En las pequeñas empresas la utilización de los instrumentos de control de gestión, de una manera sencilla, nos va a facilitar las tareas referidas a la implantación de un control estratégico. 

Dicha implementación perseguirá los siguientes fines: 

a)      Analizar los resultados que se vayan obteniendo en cada una de las unidades estratégicas existentes, para compararlos con las correspondientes previsiones, al objeto de poder detectar la existencia de posibles desviaciones (sistemas de alerta).
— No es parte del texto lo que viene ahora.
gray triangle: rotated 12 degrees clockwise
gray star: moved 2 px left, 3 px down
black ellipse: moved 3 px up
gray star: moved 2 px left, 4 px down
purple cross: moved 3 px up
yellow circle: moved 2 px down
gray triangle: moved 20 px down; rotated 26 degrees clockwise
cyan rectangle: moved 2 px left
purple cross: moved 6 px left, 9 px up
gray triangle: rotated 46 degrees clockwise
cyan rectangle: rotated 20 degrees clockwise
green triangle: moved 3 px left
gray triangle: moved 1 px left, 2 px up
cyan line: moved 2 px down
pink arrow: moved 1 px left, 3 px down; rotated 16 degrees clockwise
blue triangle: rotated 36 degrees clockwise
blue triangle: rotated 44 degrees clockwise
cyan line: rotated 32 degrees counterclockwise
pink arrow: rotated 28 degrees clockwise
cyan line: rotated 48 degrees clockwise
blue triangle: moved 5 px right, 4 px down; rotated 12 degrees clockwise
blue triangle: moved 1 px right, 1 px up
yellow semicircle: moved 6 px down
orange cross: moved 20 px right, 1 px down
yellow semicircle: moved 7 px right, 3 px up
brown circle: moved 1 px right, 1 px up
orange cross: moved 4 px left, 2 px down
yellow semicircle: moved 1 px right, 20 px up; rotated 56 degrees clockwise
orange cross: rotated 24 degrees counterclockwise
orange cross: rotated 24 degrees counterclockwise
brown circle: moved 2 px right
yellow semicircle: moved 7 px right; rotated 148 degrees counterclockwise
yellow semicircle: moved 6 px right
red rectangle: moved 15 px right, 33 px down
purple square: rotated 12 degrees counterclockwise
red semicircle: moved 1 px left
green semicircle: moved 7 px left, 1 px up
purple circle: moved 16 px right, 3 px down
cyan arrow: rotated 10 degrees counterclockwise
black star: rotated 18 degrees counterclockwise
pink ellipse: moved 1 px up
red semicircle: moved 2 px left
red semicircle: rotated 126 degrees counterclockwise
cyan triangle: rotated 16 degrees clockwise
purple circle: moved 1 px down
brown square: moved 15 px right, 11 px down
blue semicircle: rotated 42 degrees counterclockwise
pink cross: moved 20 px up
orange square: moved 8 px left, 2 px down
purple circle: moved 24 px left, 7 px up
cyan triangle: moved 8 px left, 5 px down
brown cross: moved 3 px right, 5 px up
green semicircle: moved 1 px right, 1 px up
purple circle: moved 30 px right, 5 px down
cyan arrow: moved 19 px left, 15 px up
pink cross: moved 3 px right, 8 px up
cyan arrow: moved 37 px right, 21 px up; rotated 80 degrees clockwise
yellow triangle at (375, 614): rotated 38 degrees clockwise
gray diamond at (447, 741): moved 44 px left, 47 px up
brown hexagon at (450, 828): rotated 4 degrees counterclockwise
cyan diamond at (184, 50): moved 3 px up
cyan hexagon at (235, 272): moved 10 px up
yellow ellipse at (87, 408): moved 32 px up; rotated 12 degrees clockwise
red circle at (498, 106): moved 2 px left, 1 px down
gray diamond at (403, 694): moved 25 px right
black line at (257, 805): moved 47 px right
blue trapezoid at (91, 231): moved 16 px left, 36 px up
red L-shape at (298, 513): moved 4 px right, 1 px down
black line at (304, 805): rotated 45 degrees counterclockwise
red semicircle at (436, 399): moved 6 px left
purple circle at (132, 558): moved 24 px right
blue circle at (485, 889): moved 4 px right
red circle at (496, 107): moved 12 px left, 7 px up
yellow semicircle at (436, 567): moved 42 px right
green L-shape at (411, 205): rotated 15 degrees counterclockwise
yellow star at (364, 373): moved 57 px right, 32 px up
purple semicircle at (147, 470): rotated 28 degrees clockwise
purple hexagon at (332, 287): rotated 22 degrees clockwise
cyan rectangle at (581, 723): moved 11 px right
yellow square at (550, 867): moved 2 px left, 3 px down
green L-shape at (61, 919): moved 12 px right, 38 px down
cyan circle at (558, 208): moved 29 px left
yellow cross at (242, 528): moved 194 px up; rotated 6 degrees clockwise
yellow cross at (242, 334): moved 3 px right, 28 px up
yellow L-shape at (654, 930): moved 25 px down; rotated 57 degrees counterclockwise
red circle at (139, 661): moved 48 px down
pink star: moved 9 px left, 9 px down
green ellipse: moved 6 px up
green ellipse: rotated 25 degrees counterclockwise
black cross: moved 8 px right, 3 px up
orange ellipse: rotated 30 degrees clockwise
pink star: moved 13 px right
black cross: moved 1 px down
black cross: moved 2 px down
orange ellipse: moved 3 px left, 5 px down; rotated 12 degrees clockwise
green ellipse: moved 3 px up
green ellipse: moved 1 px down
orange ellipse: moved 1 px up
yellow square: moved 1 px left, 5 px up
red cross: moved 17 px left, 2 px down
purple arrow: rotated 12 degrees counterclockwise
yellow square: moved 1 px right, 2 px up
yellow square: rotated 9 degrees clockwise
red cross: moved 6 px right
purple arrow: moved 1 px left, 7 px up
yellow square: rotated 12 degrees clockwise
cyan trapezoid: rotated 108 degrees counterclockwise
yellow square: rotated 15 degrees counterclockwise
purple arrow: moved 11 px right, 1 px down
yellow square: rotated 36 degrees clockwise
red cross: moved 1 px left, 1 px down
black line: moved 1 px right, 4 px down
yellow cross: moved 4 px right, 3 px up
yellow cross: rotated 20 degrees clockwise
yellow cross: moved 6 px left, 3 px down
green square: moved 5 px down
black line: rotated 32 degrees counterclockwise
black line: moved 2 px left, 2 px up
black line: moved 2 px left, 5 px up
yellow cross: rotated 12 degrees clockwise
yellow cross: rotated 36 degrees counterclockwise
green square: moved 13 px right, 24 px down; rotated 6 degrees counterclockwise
b)      Establecer un sistema de comunicaciones ágil, para poder introducir a tiempo las medidas correctoras necesarias.

c)      Evaluar el nivel de calidad de la gestión empresarial en la ejecución del plan estratégico.

d)     Medir la eficacia del plan estratégico en relación con los objetivos propuestos.

e)      Determinar la existencia de posibles “cuellos de botella” en el sistema, que pudieran dificultar el desarrollo armónico del proceso, con vistas a su posible eliminación.

f)       Asignar responsabilidades a nivel de departamentos o secciones de la empresa.

g)      Proponer las adecuaciones en la estructura organizativa que se entiendan necesarias para asegurar el éxito de las estrategias formuladas.